Purpose Over recent decades interest in diagnosis and treatment of neuroendocrine tumours (NET) has steadily grown. The basis for diagnosis and therapy of NET with radiolabelled somatostatin (hsst) analogues is the variable overexpression of hsst receptors (hsst1-5 receptors). We hypothesized that radiometal derivatives of DOTA-iodo-Tyr(3)-octreotide analogues might be excellent candidates for somatostatin receptor imaging.
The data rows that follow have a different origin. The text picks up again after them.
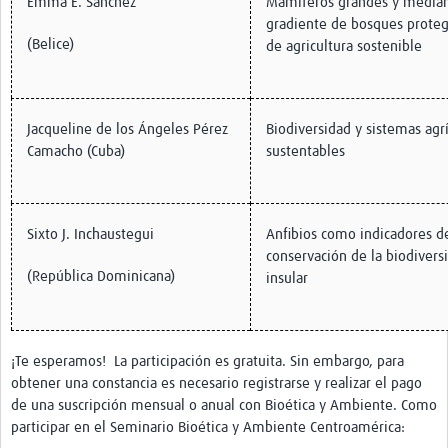
Emma E. Sanchez
Mamíferos grandes y media
gradiente de bosques protegi
(Belice)
de agricultura sostenible
Jacqueline de los Ángeles Pérez
Biodiversidad y sistemas agr
Camacho (Cuba)
sustentables
Sixto J. Inchaustegui
Anfibios como indicadores d
conservación de la biodivers
(República Dominicana)
insular
¡Te esperamos! La participación es gratuita. Sin embargo, para
obtener una constancia es necesario registrarse y realizar el pago
de una suscripción mensual o anual con Bioética y Ambiente. Como
participar en el Seminario Bioética y Ambiente Centroamérica:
We therefore explored the diagnostic potential of Ga-68-DOTA-iodo-Tyr(3)-octreotate [Ga-68-DOTA,3-iodo-Tyr(3),Thr(8)]octreotide (Ga-68-HA-DOTATATE; HA, high-affinity) compared to the established Ga-68-DOTA-Tyr(3)-octreotate (Ga-68-DOTATATE) in vivo. Methods The study included 23 patients with known somatostatin receptor-positive metastases from NETs, thyroid cancer or glomus tumours who were investigated with both Ga-68-HA-DOTATATE and Ga-68-DOTATATE. A patient-based and a lesion-based comparative analysis was carried out of normal tissue distribution and lesion detectability in a qualitative and a semiquantitative manner. Results Ga-68-HA-DOTATATE and Ga-68-DOTATATE showed comparable uptake in the liver (SUVmean 8.9 +/- 2.2 vs. 9.3 +/- 2.5, n.s.), renal cortex (SUVmean 13.3 +/- 3.9 vs. 14.5 +/- 3.7, n.s.) and spleen (SUVmean 24.0 +/- 6.7 vs. 22.9 +/- 7.3, n.s.). A somewhat higher pituitary uptake was found with Ga-68-HA-DOTATATE (SUVmean 6.3 +/- 1.8 vs. 5.4 +/- 2.1, p < 0.05). On a lesion-by-lesion basis a total of 344 lesions were detected. Ga-68-HA-DOTATATE demonstrated 328 lesions (95.3 % of total lesions seen), and Ga-68-DOTATATE demonstrated 332 lesions (96.4 %). The mean SUVmax of all lesions was not significantly different between Ga-68-HA-DOTATATE and Ga-68-DOTATATE (17.8 +/- 11.4 vs. 16.7 +/- 10.7, n.s.). Conclusion Our analysis demonstrated very good concordance between Ga-68-HA-DOTATATE and Ga-68-DOTATATE PET data. As the availability and use of Ga-68-HA-DOTATATE is not governed by patent restrictions it may be an attractive alternative to other Ga-68-labelled hsst analogues.